With former Justice Secretary Kenny MacAskill warning that’s another sign of a “fundamentally undemocratic” party under Ms Sturgeon, the report has proved a remarkable aggro-magnet, but a poor rallying point for the cause.

It will be fascinating to see what bubbles up about it on the fringe, or even the main stage, of this week’s SNP conference in Aberdeen.

The other two reports appeared on Thursday. As part of a year-round, more transparent budget process, the SNP government published its first medium term financial strategy. This is a broad, five-year outlook for the public finances in light of Holyrood’s new tax and welfare powers.

Accompanying it were the latest forecasts from the independent Scottish Fiscal Commission (SFC). The two documents were cousins.

The government’s was short, political and heavy on policy. The SFC’s was long, dry and statistical, but crucially its numbers were the ones which underpinned the government’s glossier outlook.

The headline from the SFC report - the most immediately important of the three given its grounding in the Scotland we currently occupy - was that things look tough. Indeed, they have since the 2008 crash, and they’re set to stay that way to 2023.

The economy is “subdued”, with GDP growth averaging just 0.9 per cent for the next five years, “well below historic norms”. The principle factors are low productivity and a relatively static population, with low wage growth, cyclical declines in construction and the oil and gas sectors, and Brexit uncertainty lurking in the background.

“On balance, we judge the downsides outweigh the upsides,” it said.

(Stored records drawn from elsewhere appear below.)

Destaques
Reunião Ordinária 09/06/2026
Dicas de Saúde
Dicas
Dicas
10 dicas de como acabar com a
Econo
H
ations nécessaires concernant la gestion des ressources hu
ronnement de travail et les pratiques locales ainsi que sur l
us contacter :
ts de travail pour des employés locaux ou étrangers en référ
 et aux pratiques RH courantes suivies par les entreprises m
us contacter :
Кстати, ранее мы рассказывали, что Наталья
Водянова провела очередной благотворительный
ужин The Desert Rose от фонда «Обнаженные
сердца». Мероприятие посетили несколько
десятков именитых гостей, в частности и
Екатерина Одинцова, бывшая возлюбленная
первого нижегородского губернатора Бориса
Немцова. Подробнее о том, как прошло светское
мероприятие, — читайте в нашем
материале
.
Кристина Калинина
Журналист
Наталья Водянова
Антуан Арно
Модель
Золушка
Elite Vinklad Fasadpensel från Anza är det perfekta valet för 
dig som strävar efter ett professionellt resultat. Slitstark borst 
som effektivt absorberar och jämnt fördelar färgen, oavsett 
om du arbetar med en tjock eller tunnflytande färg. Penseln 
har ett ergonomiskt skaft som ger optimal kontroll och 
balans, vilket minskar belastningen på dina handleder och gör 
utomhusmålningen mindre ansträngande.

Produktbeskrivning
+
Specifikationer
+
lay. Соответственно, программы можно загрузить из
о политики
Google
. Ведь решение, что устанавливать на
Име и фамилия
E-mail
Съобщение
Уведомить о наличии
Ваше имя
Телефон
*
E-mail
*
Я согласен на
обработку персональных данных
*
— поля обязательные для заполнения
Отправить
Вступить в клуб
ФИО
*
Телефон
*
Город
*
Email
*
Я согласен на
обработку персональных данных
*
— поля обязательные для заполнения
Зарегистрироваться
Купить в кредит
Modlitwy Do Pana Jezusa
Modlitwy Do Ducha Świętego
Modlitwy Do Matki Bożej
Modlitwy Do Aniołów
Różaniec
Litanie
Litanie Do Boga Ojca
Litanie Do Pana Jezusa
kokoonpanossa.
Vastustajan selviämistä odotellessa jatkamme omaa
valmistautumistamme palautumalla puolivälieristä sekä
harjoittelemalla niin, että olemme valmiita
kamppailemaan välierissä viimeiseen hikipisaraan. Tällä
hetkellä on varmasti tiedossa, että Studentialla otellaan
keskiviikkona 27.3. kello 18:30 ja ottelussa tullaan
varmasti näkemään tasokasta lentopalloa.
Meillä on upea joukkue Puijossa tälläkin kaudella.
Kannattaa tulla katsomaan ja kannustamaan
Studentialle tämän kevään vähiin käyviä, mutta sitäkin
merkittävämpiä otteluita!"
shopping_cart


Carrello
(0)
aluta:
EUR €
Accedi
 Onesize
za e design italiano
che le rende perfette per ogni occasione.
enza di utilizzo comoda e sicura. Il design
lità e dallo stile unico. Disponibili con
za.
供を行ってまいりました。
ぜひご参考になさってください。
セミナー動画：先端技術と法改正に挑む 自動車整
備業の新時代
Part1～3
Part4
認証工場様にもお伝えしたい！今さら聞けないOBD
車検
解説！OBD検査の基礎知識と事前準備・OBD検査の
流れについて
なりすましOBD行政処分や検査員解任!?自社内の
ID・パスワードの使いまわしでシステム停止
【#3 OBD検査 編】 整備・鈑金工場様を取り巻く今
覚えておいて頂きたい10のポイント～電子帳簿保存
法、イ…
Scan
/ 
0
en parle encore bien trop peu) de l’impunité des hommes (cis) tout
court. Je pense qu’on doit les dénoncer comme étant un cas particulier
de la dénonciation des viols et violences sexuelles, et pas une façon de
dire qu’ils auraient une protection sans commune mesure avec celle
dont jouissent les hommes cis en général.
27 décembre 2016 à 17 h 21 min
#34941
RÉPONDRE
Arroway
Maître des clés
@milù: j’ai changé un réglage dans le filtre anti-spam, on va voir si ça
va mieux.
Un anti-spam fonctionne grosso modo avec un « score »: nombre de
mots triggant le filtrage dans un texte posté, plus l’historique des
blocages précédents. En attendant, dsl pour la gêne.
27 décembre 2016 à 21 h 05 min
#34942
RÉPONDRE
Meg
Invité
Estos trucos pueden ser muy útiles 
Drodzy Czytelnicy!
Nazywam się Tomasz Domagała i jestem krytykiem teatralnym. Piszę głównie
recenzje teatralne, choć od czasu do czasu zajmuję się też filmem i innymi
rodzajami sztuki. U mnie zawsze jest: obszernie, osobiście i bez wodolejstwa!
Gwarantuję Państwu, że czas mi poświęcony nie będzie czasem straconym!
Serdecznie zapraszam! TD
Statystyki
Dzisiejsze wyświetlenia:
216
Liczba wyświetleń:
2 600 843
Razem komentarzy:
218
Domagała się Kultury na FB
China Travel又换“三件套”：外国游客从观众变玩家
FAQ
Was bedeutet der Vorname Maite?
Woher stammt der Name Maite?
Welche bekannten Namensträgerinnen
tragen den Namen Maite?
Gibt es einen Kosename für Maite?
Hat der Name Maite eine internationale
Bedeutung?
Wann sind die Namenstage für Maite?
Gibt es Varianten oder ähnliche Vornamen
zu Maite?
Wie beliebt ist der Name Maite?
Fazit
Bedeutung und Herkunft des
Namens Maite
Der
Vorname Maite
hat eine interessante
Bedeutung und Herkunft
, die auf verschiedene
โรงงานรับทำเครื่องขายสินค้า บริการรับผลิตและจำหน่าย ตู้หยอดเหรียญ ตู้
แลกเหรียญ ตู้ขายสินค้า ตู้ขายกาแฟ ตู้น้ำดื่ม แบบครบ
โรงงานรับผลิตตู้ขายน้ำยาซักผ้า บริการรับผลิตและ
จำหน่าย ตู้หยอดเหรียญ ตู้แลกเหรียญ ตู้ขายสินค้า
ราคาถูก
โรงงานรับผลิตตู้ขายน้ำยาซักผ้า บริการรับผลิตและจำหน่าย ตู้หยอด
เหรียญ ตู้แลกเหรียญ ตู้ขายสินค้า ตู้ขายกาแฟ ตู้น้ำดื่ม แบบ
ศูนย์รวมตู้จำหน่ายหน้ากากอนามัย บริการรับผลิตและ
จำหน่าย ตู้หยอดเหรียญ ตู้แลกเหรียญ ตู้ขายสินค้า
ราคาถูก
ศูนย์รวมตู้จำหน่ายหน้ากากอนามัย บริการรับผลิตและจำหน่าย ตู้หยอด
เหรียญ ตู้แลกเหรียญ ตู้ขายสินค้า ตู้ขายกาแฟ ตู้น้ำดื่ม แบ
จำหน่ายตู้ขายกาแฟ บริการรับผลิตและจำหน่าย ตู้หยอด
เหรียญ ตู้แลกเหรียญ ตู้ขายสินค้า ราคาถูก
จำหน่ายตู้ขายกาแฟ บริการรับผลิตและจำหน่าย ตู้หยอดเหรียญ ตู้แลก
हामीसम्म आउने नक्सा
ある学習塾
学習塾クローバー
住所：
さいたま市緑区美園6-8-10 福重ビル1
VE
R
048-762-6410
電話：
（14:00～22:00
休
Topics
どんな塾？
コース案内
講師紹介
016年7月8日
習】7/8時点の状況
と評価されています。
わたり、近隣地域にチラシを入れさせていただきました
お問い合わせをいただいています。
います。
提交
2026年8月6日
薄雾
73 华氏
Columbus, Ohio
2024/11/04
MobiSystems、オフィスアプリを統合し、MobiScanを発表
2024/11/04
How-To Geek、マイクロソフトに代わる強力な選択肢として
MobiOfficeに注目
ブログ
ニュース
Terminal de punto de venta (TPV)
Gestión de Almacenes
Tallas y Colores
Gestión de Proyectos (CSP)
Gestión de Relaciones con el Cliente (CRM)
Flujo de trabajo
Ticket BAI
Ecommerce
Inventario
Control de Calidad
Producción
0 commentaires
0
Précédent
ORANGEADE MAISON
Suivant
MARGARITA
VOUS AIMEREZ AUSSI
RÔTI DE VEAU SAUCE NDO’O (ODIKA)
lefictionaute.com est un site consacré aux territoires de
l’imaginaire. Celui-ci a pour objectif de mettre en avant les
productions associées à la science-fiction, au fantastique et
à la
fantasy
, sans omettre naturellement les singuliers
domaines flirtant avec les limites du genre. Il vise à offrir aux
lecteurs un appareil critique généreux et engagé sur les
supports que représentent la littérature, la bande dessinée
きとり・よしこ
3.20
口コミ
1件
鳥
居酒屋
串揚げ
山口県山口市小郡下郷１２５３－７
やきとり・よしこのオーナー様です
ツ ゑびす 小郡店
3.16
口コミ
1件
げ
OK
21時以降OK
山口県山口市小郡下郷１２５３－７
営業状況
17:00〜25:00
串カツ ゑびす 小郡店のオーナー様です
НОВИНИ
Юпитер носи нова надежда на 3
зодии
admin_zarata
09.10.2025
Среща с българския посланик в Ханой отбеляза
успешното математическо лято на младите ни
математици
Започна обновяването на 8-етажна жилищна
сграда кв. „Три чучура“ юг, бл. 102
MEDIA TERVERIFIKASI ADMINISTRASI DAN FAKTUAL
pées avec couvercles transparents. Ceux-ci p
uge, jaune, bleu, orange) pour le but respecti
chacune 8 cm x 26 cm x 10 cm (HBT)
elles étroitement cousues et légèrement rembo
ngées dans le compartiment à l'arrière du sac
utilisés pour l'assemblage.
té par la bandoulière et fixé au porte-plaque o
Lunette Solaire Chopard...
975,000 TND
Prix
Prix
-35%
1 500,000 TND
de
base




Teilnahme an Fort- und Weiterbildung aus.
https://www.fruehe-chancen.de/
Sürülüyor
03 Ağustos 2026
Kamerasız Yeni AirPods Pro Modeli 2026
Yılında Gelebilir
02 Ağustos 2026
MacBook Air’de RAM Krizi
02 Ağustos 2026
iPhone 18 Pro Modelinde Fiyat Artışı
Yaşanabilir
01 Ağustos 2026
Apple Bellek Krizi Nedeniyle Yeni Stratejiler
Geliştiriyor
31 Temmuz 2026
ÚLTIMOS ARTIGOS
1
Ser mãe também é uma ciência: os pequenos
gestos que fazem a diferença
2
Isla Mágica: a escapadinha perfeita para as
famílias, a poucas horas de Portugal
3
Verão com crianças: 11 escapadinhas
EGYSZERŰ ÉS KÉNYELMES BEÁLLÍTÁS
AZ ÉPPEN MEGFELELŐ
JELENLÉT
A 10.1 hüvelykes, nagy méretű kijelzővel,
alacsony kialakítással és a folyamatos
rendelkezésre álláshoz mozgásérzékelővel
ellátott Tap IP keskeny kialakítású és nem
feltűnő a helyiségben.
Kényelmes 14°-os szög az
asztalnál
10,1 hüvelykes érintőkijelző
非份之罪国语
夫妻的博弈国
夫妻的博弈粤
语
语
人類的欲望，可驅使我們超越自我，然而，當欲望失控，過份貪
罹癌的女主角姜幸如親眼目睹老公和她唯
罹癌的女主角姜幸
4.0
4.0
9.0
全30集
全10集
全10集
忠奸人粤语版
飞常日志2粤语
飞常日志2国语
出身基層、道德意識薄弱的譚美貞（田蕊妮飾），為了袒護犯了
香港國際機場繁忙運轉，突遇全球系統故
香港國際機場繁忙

The picture was gloomier than the SFC’s last forecasts in February.

One eye-catching change was a £1.7bn downgrade in devolved tax revenue between now and 2022-23, driven by lower income tax receipts as a result of low wage growth.

Although employment is high, wages are lower in real terms than they were 10 years ago, and are expected to fall again this year, with no upturn in sight until 2020.

Equally unsettling were the numbers on productivity. Growth in productivity, the amount of goods and services produced each hour by the workforce, was downgraded from a wretched 0.2 per cent to zero per for the whole of 2016 and 2017.

People are working longer with nothing extra to show for it. The SFC forecast productivity growth would be 0.25 per cent this year, compared to 0.8 per cent in the UK.

Improving productivity has long been a key government target, because it is the main driver of Scottish GDP growth as a whole.

In the rest of the UK, inward migration is a far more salient factor in boosting GDP than it is in Scotland. Hence the SNP government’s desire to control immigration and attract more people of working age. As its report laments, Scotland’s working age population is set to grow 1 per cent over the next 25 years, while the pensioner population relying on its taxes is set to grow 25 per cent.

The SFC notes the population issue, and adds high employment, which means there’s not much scope to boost the economy by getting more people into work either.

“Therefore, GDP growth will now have to be driven by productivity growth,” it concludes - the very thing that just hit zero and may take five years to look respectable again.

The SFC also expects the Scottish Government to max out its capital borrowing facility of £3bn by 2023-24. Currently this sees ministers invest £450m a year in buildings and infrastructure. But soon that helpful extra will flip into £100m a year debt repayment bill.

There were other profound problems and unwelcome surprises.

The Commission held a briefing on its findings yesterday. The good news is that it’s not all bad news. It reminded us that GDP growth is still growth, even if it’s not much to shout about; employment is high, unemployment is low, and that should improve wages; the oil and gas sector is improving again.

But the overall message was that we need to adjust our expectations. Economic change can’t be rushed. Problems can’t be magicked away, nor remedies instantly applied.

Recovering from 2008 has taken far longer than expected. Scottish GDP growth should return to pre-crash levels, but not anytime soon. Even bold investments would take years to arrange and bed in.

By the end, I felt rather sorry for Mr Wilson and his Commission - damned for talking in decades, not soundbites. Impatient critics would do well to digest the SFC report too.